Przemawiając na konferencji prasowej w Belfaście, Foster podkreśliła, że po porannej rozmowie z May zgodziła się na przyjrzenie się temu, "w jaki sposób można zadbać o stabilne rządy w czasach pełnych wyzwań".

"Nasze Zjednoczone Królestwo i sposób życia są zagrożone przez terrorystów, za chwilę mają się zacząć negocjacje ws. wyjścia z Unii Europejskiej, a teraz musimy się też zmierzyć z niepewnością w Westminsterze (brytyjskim parlamencie - PAP)" - wyliczyła.

Szefowa DUP dodała, że "w dniach i tygodniach, które są przed nami, dobro tej unii będzie naszym priorytetem; naszą gwiazdą, która nas prowadzi". "Możemy reprezentować okręgi wyborcze Irlandii Północnej, ale interesy całego królestwa zajmują nas w równym stopniu, co interesy naszej prowincji" - podkreśliła.

Jednocześnie Foster oceniła wyniki czwartkowych wyborów jako "świetne" dla Zjednoczonego Królestwa Wielkiej Brytanii i Irlandii Północnej. "Ci, którzy chcą rozerwać naszą unię, którą tak kochamy i z której istnienia czerpiemy korzyści, otrzymali jasny komunikat", że nie mogą liczyć na poparcie elektoratu - podkreśliła.

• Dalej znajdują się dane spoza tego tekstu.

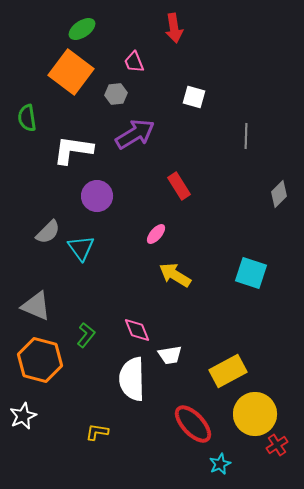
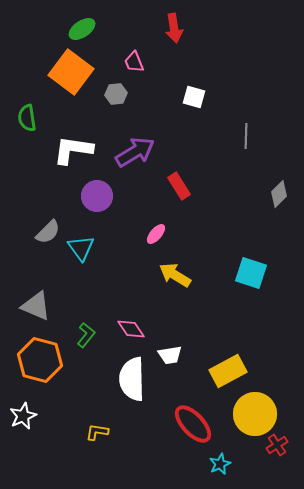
purple arrow: moved 18 px down
pink diamond: moved 6 px left, 1 px up; rotated 12 degrees counterclockwise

Po podliczeniu głosów w 649 z 650 okręgów wyborczych Partia Konserwatywna uzyskała w czwartkowych wyborach parlamentarnych 318 mandatów, a opozycyjna Partia Pracy - 261. Trzecią największą partią będzie Szkocka Partia Narodowa z 35 deputowanymi, a czwartą - Liberalni Demokraci z 12 posłami. Pozostałe ugrupowania uzyskały 23 mandaty. Wciąż trwa liczenie głosów w ostatnim okręgu wyborczym, który według exit poll powinien przypaść Partii Konserwatywnej.

Chociaż rządzący Wielką Brytanią od 2010 roku torysi nie uzyskali liczby mandatów niezbędnej do uzyskania samodzielnej większości parlamentarnej, premier Theresa May zapowiedziała kontynuację dotychczasowych rządów przy poparciu północnoirlandzkiej DUP, która wprowadzi do Izby Gmin 10 posłów.

W efekcie oba ugrupowania mogą liczyć na 328 lub 329 deputowanych (w zależności od wyników głosowania w ostatnim, niepoliczonym jeszcze okręgu wyborczym), tuż powyżej wymaganego progu 326 mandatów. Szczegóły dotyczące współpracy i jej formy - nieformalnego wsparcia lub formalnej koalicji - nie zostały jeszcze ustalone.